2/ As technology moves deeper into modelling the biochemistry of human cells, we will stop then reverse the negative effects of aging. Once age related sources of risk to life are removed, then focus will move to other categories of risk. The social risk from perceived injustice will be highest on that list, though it may find expression in a vast array of technical forms of mass destruction.
That is not to say that everyone needs to have the same, few if anyone expects that, and it is a demand for a high minimum level of access to all the basics of food, accommodation, educations, communication, transportation, medical care, and the basic technologies that make life interesting.

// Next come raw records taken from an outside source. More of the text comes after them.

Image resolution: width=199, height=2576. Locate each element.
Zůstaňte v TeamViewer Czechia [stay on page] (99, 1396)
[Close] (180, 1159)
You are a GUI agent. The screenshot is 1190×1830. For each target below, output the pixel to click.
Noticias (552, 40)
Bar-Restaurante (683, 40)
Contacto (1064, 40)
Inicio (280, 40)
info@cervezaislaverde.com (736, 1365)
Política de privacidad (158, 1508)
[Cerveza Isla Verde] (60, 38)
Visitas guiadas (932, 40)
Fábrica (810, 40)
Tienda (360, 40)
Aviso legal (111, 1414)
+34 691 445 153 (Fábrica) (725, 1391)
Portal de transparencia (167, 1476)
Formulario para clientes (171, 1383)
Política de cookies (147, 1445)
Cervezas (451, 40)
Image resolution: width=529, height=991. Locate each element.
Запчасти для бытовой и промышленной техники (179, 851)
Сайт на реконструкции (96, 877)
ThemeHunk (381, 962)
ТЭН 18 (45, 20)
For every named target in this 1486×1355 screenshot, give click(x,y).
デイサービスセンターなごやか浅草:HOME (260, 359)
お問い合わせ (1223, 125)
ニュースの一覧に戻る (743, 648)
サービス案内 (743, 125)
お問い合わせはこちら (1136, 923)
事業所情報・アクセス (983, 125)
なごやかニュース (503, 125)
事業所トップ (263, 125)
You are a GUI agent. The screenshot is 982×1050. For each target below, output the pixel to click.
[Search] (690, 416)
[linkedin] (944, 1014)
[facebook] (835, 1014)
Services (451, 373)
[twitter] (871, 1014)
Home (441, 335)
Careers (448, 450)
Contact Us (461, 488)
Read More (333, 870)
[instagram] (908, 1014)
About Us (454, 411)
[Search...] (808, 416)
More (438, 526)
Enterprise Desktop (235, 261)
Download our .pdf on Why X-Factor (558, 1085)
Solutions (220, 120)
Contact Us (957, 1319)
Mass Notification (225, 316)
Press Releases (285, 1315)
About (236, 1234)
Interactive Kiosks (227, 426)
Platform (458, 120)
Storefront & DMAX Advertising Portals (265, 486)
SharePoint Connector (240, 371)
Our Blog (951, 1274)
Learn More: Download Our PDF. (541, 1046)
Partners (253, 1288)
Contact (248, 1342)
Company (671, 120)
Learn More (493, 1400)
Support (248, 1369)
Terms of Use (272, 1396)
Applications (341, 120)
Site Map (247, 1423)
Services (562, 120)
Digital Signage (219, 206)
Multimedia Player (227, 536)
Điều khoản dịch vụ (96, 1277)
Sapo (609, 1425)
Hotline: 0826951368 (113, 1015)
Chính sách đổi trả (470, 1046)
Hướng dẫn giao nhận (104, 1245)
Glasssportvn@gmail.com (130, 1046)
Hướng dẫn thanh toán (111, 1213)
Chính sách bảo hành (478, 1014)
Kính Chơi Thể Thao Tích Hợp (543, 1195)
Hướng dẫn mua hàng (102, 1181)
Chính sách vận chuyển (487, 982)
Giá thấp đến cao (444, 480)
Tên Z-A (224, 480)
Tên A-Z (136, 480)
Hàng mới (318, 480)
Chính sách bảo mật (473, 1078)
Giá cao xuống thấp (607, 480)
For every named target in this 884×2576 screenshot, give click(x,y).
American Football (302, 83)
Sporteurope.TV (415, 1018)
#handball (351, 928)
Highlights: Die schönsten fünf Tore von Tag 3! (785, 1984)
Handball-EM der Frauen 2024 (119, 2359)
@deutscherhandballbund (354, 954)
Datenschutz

We need to face the reality that we are a fundamentally cooperative species of social ape.
We need to acknowledge the reality that all major advances in the evolution of complexity in living systems are characterised by new levels of cooperation, and all cooperative systems require levels of attendant strategies to prevent overrun by cheating strategies (arguably most of our finance and political systems are currently dominated by “cheating” strategies).
If we as individuals really are interested in our own long term self interest, then we need to acknowledge the social reality that live in, and acknowledge the social and environmental responsibilities that come with the many freedoms we enjoy.
Sure, we need to understand history, and we also need to understand the power of exponential change, and the power of fully automated systems, and how evolution works, what it means to be part of a complex evolving system that is constantly inventing and exploring new dimensions for which there is no history.
The is no historical precedent for the technological abundance we can now deliver.
For most of human history most people have needed to work just to create enough food. Now less than 2% of people are directly involved in the production of food, and that number will continue to reduce as technology continues to increase in power.
There is no need for anyone, anywhere on this planet, to experience poverty, other than our social addiction to patterns that worked in the past, but are not appropriate to our present or future.